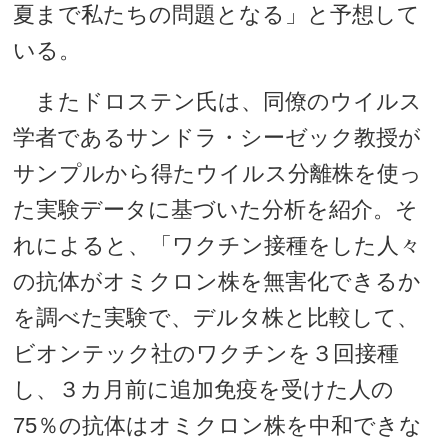
夏まで私たちの問題となる」と予想して
いる。
またドロステン氏は、同僚のウイルス
学者であるサンドラ・シーゼック教授が
サンプルから得たウイルス分離株を使っ
た実験データに基づいた分析を紹介。そ
れによると、「ワクチン接種をした人々
の抗体がオミクロン株を無害化できるか
を調べた実験で、デルタ株と比較して、
ビオンテック社のワクチンを３回接種
し、３カ月前に追加免疫を受けた人の
75％の抗体はオミクロン株を中和できな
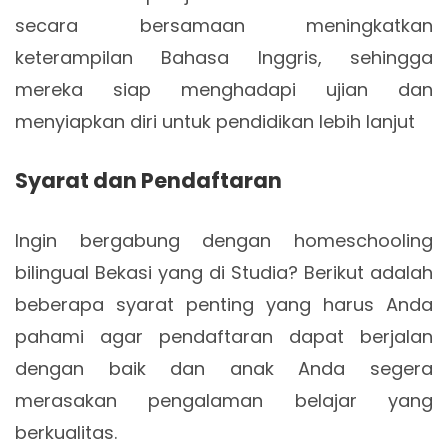
secara bersamaan meningkatkan
keterampilan Bahasa Inggris, sehingga
mereka siap menghadapi ujian dan
menyiapkan diri untuk pendidikan lebih lanjut
Syarat dan Pendaftaran
Ingin bergabung dengan homeschooling
bilingual Bekasi yang di Studia? Berikut adalah
beberapa syarat penting yang harus Anda
pahami agar pendaftaran dapat berjalan
dengan baik dan anak Anda segera
merasakan pengalaman belajar yang
berkualitas.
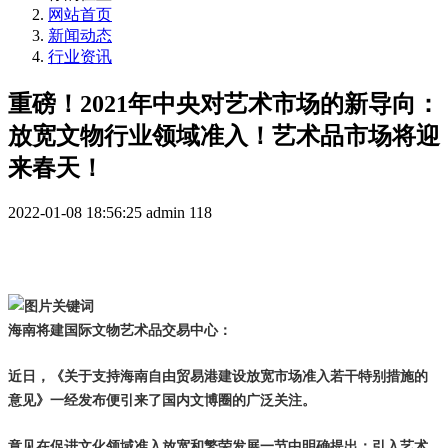
网站首页
新闻动态
行业资讯
重磅！2021年中央对艺术市场的新导向：
放宽文物行业领域准入！艺术品市场将迎
来春天！
2022-01-08 18:56:25
admin
118
海南将建国际文物艺术品交易中心：
近日，《关于支持海南自由贸易港建设放宽市场准入若干特别措施的
意见》一经发布便引来了国内文博圈的广泛关注。
意见在促进文化领域准入放宽和繁荣发展一节中明确提出：引入艺术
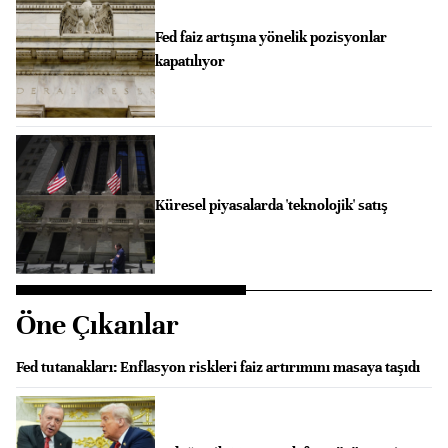
Fed faiz artışına yönelik pozisyonlar
kapatılıyor
Küresel piyasalarda 'teknolojik' satış
Öne Çıkanlar
Fed tutanakları: Enflasyon riskleri faiz artırımını masaya taşıdı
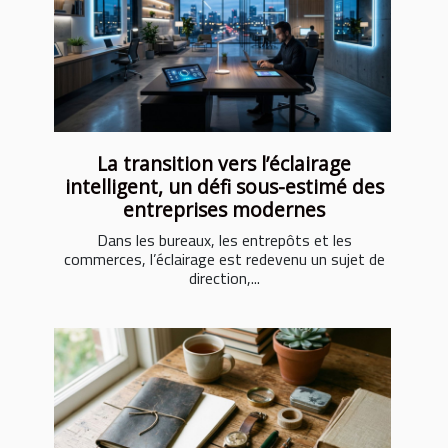
La transition vers l’éclairage
intelligent, un défi sous-estimé des
entreprises modernes
Dans les bureaux, les entrepôts et les
commerces, l’éclairage est redevenu un sujet de
direction,...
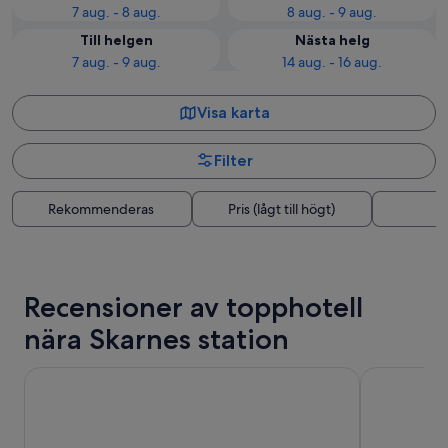
7 aug. - 8 aug.
8 aug. - 9 aug.
Till helgen
Nästa helg
7 aug. - 9 aug.
14 aug. - 16 aug.
Visa karta
Filter
Rekommenderas
Pris (lågt till högt)
A
Recensioner av topphotell
nära Skarnes station
Milepelen Hotell & Vertshus
Kongsvinge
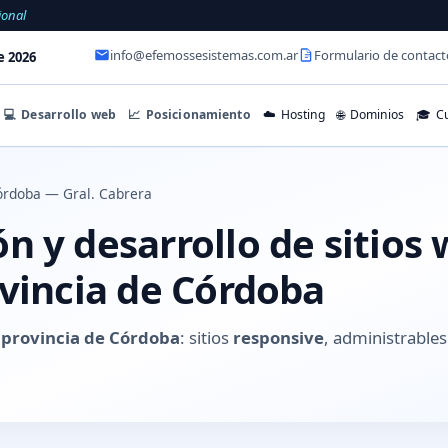
ional
info@efemossesistemas.com.ar
Formulario de contact
e 2026
💻
Desarrollo web
📈
Posicionamiento
☁️
Hosting
🌐
Dominios
🎓
Cu
rdoba — Gral. Cabrera
 y desarrollo de sitios 
ovincia de Córdoba
 provincia de Córdoba
: sitios
responsive
, administrabl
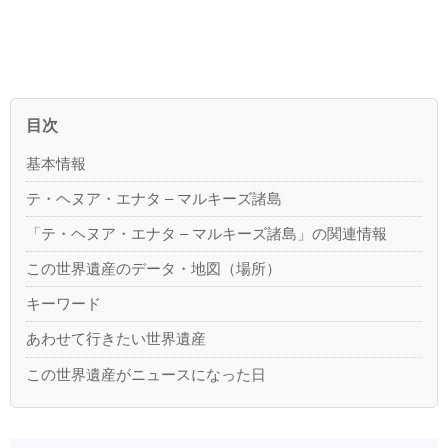
目次
基本情報
テ・ヘヌア・エナタ – マルキーズ諸島
「テ・ヘヌア・エナタ – マルキーズ諸島」の関連情報
この世界遺産のデータ・地図（場所）
キーワード
あわせて行きたい世界遺産
この世界遺産がニュースになった日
--
In your answer, repeat all the entries exactly, but leave out the pictures.

夏まで私たちの問題となる」と予想して
いる。
またドロステン氏は、同僚のウイルス
学者であるサンドラ・シーゼック教授が
サンプルから得たウイルス分離株を使っ
た実験データに基づいた分析を紹介。そ
れによると、「ワクチン接種をした人々
の抗体がオミクロン株を無害化できるか
を調べた実験で、デルタ株と比較して、
ビオンテック社のワクチンを３回接種
し、３カ月前に追加免疫を受けた人の
75％の抗体はオミクロン株を中和できな
secara bersamaan meningkatkan
keterampilan Bahasa Inggris, sehingga
mereka siap menghadapi ujian dan
menyiapkan diri untuk pendidikan lebih lanjut
Syarat dan Pendaftaran
Ingin bergabung dengan homeschooling
bilingual Bekasi yang di Studia? Berikut adalah
beberapa syarat penting yang harus Anda
pahami agar pendaftaran dapat berjalan
dengan baik dan anak Anda segera
merasakan pengalaman belajar yang
berkualitas.
网站首页
新闻动态
行业资讯
重磅！2021年中央对艺术市场的新导向：
放宽文物行业领域准入！艺术品市场将迎
来春天！
2022-01-08 18:56:25
admin
118
海南将建国际文物艺术品交易中心：
近日，《关于支持海南自由贸易港建设放宽市场准入若干特别措施的
意见》一经发布便引来了国内文博圈的广泛关注。
意见在促进文化领域准入放宽和繁荣发展一节中明确提出：引入艺术
Fed faiz artışına yönelik pozisyonlar
kapatılıyor
Küresel piyasalarda 'teknolojik' satış
Öne Çıkanlar
Fed tutanakları: Enflasyon riskleri faiz artırımını masaya taşıdı
La transition vers l’éclairage
intelligent, un défi sous-estimé des
entreprises modernes
Dans les bureaux, les entrepôts et les
commerces, l’éclairage est redevenu un sujet de
direction,...
7 aug. - 8 aug.
8 aug. - 9 aug.
Till helgen
Nästa helg
7 aug. - 9 aug.
14 aug. - 16 aug.
Visa karta
Filter
Rekommenderas
Pris (lågt till högt)
A
Recensioner av topphotell
nära Skarnes station
Milepelen Hotell & Vertshus
Kongsvinge
ional
info@efemossesistemas.com.ar
Formulario de contact
e 2026
💻
Desarrollo web
📈
Posicionamiento
☁️
Hosting
🌐
Dominios
🎓
Cu
rdoba — Gral. Cabrera
 y desarrollo de sitios 
ovincia de Córdoba
 provincia de Córdoba
: sitios
responsive
, administrabl
目次
基本情報
テ・ヘヌア・エナタ – マルキーズ諸島
「テ・ヘヌア・エナタ – マルキーズ諸島」の関連情報
この世界遺産のデータ・地図（場所）
キーワード
あわせて行きたい世界遺産
この世界遺産がニュースになった日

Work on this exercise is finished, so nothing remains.